[Activity] Needed from the entries below: every line that holds the word "keys".
** Supplied data follows **
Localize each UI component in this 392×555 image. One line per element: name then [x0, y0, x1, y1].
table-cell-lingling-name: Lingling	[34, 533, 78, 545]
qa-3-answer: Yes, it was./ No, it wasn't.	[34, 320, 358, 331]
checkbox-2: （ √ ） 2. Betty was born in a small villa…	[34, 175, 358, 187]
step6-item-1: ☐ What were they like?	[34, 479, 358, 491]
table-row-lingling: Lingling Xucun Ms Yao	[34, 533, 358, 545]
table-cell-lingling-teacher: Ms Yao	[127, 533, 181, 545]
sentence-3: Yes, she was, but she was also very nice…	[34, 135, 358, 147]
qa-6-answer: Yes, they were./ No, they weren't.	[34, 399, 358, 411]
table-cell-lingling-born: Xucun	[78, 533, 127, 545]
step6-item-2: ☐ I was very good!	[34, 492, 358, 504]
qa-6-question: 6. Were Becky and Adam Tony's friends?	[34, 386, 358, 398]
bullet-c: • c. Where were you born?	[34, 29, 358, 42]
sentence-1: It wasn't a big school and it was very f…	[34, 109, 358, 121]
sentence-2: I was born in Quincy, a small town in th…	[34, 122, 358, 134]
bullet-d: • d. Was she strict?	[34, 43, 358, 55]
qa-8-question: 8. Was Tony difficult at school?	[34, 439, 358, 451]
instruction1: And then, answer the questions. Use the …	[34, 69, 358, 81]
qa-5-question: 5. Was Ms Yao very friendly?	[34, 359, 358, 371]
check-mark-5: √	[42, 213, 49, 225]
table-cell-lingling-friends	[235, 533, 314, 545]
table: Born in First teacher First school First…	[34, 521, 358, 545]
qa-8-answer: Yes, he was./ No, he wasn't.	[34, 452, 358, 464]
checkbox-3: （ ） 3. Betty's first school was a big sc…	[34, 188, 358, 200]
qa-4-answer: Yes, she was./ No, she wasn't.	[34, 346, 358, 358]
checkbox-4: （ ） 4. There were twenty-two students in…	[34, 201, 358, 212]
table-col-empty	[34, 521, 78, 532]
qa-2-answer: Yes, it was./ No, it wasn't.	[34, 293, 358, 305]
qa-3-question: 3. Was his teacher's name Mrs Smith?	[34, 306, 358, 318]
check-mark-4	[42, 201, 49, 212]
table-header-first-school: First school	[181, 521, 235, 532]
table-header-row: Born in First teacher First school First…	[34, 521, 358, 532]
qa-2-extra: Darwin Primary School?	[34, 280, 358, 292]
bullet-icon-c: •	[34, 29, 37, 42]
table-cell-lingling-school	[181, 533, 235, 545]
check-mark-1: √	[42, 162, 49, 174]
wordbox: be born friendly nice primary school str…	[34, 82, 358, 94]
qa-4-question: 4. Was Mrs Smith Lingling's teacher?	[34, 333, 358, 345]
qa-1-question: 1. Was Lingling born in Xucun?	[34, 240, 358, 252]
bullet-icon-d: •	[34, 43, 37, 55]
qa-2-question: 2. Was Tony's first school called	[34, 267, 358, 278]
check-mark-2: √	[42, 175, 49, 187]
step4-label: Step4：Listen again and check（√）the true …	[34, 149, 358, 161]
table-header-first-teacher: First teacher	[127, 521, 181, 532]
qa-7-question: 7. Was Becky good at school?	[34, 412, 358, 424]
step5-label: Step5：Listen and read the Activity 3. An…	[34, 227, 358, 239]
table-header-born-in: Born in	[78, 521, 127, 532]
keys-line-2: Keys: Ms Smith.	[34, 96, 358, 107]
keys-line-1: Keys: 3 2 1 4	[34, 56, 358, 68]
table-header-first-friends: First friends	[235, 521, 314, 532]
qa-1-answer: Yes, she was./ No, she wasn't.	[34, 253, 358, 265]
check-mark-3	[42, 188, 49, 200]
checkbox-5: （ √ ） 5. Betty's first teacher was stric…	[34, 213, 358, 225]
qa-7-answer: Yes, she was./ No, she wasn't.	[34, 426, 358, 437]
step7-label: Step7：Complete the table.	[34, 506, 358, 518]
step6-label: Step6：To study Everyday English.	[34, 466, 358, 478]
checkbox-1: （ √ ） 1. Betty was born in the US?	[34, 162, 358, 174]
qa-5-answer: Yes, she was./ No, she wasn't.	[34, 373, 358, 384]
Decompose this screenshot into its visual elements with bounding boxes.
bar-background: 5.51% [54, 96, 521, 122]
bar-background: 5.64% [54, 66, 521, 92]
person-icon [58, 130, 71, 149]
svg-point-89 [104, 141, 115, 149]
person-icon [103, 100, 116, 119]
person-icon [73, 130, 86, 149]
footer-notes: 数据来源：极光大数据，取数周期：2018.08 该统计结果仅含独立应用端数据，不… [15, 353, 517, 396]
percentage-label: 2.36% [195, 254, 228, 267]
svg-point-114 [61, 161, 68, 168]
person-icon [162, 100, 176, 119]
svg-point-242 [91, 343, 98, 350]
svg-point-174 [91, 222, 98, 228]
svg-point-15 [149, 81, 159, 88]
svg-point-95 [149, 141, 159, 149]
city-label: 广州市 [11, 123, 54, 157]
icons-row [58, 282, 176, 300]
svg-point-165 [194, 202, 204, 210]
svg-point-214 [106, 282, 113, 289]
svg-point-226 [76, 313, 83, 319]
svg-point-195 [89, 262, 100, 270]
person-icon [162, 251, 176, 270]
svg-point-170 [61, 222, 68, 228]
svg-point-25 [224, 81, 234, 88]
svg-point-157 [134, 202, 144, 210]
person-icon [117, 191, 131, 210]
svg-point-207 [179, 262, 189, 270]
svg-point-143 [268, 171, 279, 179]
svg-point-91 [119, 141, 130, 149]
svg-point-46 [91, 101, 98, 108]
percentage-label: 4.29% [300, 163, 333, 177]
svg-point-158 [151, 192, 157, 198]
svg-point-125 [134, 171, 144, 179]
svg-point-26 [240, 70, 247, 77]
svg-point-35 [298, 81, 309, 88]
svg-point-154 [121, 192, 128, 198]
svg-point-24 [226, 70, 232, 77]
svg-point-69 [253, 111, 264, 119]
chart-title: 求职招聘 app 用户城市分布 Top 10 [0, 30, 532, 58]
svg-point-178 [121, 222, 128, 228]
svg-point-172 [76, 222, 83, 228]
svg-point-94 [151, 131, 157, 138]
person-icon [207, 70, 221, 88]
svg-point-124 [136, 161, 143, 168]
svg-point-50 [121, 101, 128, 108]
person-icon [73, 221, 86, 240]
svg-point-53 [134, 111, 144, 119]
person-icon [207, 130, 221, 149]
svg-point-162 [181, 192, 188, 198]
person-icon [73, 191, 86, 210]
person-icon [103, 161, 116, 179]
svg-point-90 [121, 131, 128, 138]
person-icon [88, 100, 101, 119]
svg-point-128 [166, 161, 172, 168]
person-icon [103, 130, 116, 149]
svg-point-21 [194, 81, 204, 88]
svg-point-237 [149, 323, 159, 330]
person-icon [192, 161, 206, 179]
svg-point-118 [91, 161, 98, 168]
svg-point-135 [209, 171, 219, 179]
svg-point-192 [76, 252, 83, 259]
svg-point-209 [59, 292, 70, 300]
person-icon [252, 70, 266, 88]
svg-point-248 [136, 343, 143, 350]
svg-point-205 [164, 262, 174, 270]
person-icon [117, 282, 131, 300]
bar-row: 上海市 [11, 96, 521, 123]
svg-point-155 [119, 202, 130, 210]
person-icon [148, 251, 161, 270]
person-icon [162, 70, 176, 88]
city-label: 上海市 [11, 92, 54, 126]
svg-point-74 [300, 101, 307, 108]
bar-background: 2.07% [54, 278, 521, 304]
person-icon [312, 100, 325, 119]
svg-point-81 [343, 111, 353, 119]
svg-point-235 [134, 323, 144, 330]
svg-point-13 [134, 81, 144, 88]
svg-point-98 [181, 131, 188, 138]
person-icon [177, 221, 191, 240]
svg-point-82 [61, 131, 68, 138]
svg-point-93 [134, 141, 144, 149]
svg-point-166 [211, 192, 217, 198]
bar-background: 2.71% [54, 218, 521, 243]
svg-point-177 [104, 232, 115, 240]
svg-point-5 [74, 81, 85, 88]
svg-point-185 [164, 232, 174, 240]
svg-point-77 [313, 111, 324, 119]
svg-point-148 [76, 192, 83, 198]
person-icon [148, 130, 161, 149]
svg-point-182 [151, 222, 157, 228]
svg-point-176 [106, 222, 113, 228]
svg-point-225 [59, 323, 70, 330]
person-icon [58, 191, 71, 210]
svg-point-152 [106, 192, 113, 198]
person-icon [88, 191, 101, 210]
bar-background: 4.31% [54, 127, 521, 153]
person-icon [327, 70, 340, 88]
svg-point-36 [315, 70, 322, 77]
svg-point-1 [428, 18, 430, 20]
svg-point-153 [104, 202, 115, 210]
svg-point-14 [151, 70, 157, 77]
** End of Supplied data **
[Result for this task]
keys-line-2: Keys: Ms Smith.	[34, 96, 358, 107]
keys-line-1: Keys: 3 2 1 4	[34, 56, 358, 68]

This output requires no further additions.